FIG. 12 is a diagram showing the relationship between human torque and motor torque (when flat, variable response speed is small).

[Explanation of symbols]

 DESCRIPTION OF SYMBOLS 1 Electric bicycle main body 2 Front wheel 3 Rear wheel 4 Frame 5 Disc-shaped casing 6 Rotation side casing 7 Fixed side casing 8 Motor 9 Electric drive unit 10 Human power drive unit 11 Pedal 12 Chain 13 Handle 14, 15 Brake lever 16, 17 Wire 18, Reference Signs List 19 brake device 20 brake switch 21 saddle 22 battery unit 23 battery case 24 motor output shaft 25 pulley set 26 reduction mechanism 27 transmission belt 28 last stage pulley 29 rear wheel axle 30 stator 31 assist torque setting unit 32 comparator 33 proportional circuit 34 Integrator 35 Pulse width modulation (PWM) controller 36 Proportional constant setting device

 ──────────────────────────────────────────────────の Continuing on the front page (72) Inventor Toshihiro Matsumoto 2-5-5 Keihanhondori, Moriguchi-shi, Osaka Sanyo Electric Co., Ltd. (72) Yoshihiko Maeda 2-5-2 Keihanhondori, Moriguchi-shi, Osaka No. 5 Sanyo Electric Co., Ltd. (72) Inventor Kazuhisa Matsumoto 2-5-5 Keihan Hondori, Moriguchi-shi, Osaka Sanyo Electric Co., Ltd.

Claims (4)

[Claims] An assist torque setting device for detecting a manpower torque, and a motor control device for driving and controlling a motor based on an output from the assist torque setting device, wherein a motor drive output for the manpower torque according to the magnitude of the manpower torque Output control method for electric bicycle motors that controls the response speed of vehicles.

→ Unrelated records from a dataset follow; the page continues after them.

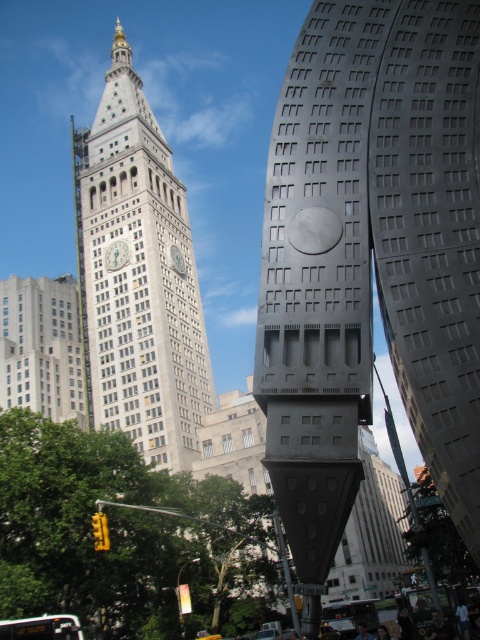 Between white stone clock tower at center and silver metallic clock at upper center, which one appears on the right side from the viewer's perspective?

From the viewer's perspective, silver metallic clock at upper center appears more on the right side.

Does point (157, 136) come in front of point (106, 248)?

No.

Does point (154, 182) come farther from viewer compared to point (128, 248)?

Yes, point (154, 182) is farther from viewer.

This screenshot has height=640, width=480. Find the location of `white stone clock tower at center`. white stone clock tower at center is located at coordinates (137, 278).

Who is positioned more to the right, white stone clock tower at center or silver metallic clock at center?

silver metallic clock at center

Does point (155, 230) come in front of point (184, 273)?

Yes.

Identify the location of white stone clock tower at center. The image size is (480, 640). (137, 278).

Where is `white stone clock tower at center`? Image resolution: width=480 pixels, height=640 pixels. white stone clock tower at center is located at coordinates (137, 278).

Is silver metallic clock at upper center shorter than silver metallic clock at center?

Indeed, silver metallic clock at upper center has a lesser height compared to silver metallic clock at center.

Which is above, silver metallic clock at upper center or silver metallic clock at center?

silver metallic clock at upper center

Who is more distant from viewer, (116, 248) or (177, 252)?

The point (177, 252) is more distant.

Where is `silver metallic clock at upper center`? This screenshot has width=480, height=640. silver metallic clock at upper center is located at coordinates (116, 256). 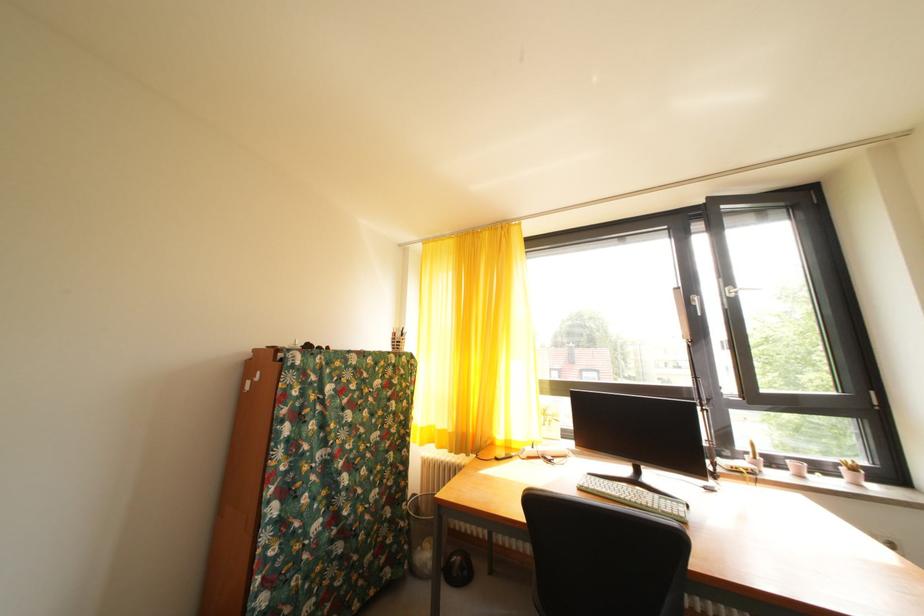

An assist torque setting device that detects a human-powered torque; and a motor control device that controls driving of the motor based on an output from the assist-torque setting device. An output control method for an electric bicycle motor that controls the response speed of drive output. 3. An assist torque setting device for detecting a manpower torque, and a motor control device for driving and controlling a motor based on an output from the assist torque setting device, wherein a motor drive output for the manpower torque is provided according to the magnitude of the motor torque. Output control method for electric bicycle motors that controls the response speed of vehicles. 4. The method according to claim 1, wherein the response speed of the motor drive output with respect to the human torque is increased when the human torque, the motor drive signal, and the motor torque are small, and the response speed of the motor drive output with respect to the human torque is reduced when the motor torque is large. Characteristic output control method of electric bicycle motor.